Weak Phonological Phenomena Are
by Ruthlessly Roving Reporter Miss Deakina Andrea Kirkhamia
A freshly-baked Sunday spread of momma’s-homemade-strawberry-jam-level intensity has just been announced by the Devonshire University System (DUnS). At a press conference in the iconic central dodecahedrangle of DunS’ main campus, near ‘suicide cliff’ on the south coast of Devonshire, the sub-division of phenomenology, philosophy, philandering and phonology (SDoPhPhPhPh) unveiled the results of 18 lunar months of research into weak phonological phenomena. Such phenomena, it turns out, are literally weaker than other non-weak phonological phenomena.

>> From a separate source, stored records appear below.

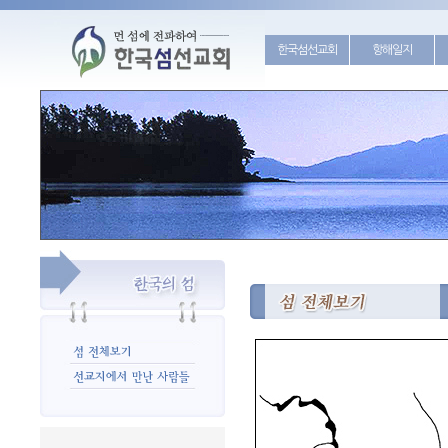
한국섬선교회
항해일지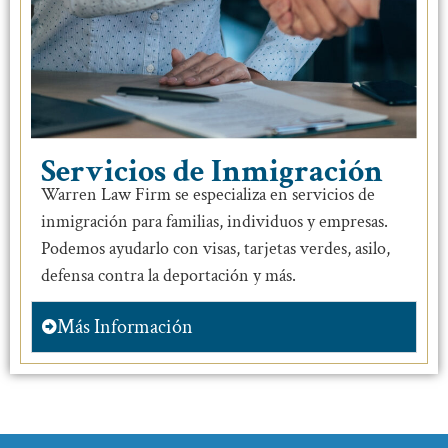
Servicios de Inmigración
Warren Law Firm se especializa en servicios de
inmigración para familias, individuos y empresas.
Podemos ayudarlo con visas, tarjetas verdes, asilo,
defensa contra la deportación y más.
Más Información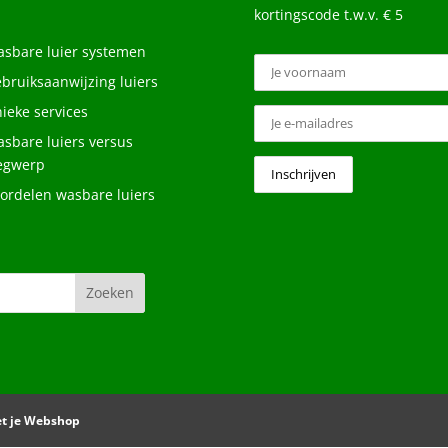
kortingscode t.w.v. € 5
sbare luier systemen
bruiksaanwijzing luiers
ieke services
sbare luiers versus
egwerp
ordelen wasbare luiers
et je Webshop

We were there, at the scene, for SpecGram, on Tuesday, with cake, in high heels, under supervision and on tenterhooks as Duncan (Dunn) Siddie-Ott, Deputy Under-Supervisor (DUnS) of DUnS screamed the results into the microphone is a near silent whisper of rage. ‘There’s a metrical ton of so-called weak phenomenomenomenomena in phonologeologeoly including weak syllables in the metrical context, weak syllables in tone context, weak vowels, weekly phonology department meetings, weak responses to questions raised in those meetings, intonation patterns for weak replies and weak theories. We’ve been testing these phenomenomenomenomena out in a specially designed phonologym and it turns out that weak syllables bench-press significantly less than strong syllables, weak vowels can’t power-lift for toffee, love or money, and weak responses in meetings have literally no legs. So, while the jury’s still out on whether there are more tiers in Autosegmental Phonology than the tears Cleopatra cried after the battle of Actium, we now know for sure that weak means weak in phonological theory.’
We later caught up with Morris Halle as he was dismounting from one of his quartet of quad bikes in the quad. ‘I made an extremely weak contribution to phonology in 1968,’ he admitted, ‘If only I’d realised that weak phenomena make a stronger contribution than binary features, maybe I’d have achieved the ever-lasting fame and unbounded material wealth that I so ardently sought. I guess Noam and I were so obsessed with pen-and-paper formalisms that we never thought about developing a phonologym.’
As Morris Halle wandered off wistfully into the middle distance we grabbed a final quote from Professor Tim-Tam Shilly-Shally, Director of the University Networking Service (DUNS) at DUnS. ‘These groans, screams and deep-throated gargling about weak phonological phenomena are of critical importance,’ alternately groaned and screamed Shilly-Shally in a deep-throated gargle. ‘It indicates,’ he indicated, ‘that metalanguage may be non-intentionally non-metaphorical.’
‘This profound piece of serendipity seems to suggest,’ he seemed to suggest, ‘that certain spiritual forces, angelic beings or possibly even minor gods have been guiding the development of phonological theory over several decades which in turn gives me great hope for the continuation of the field. Right, I’m off to the phonologym to strengthen my weak vowels with some Pilates.’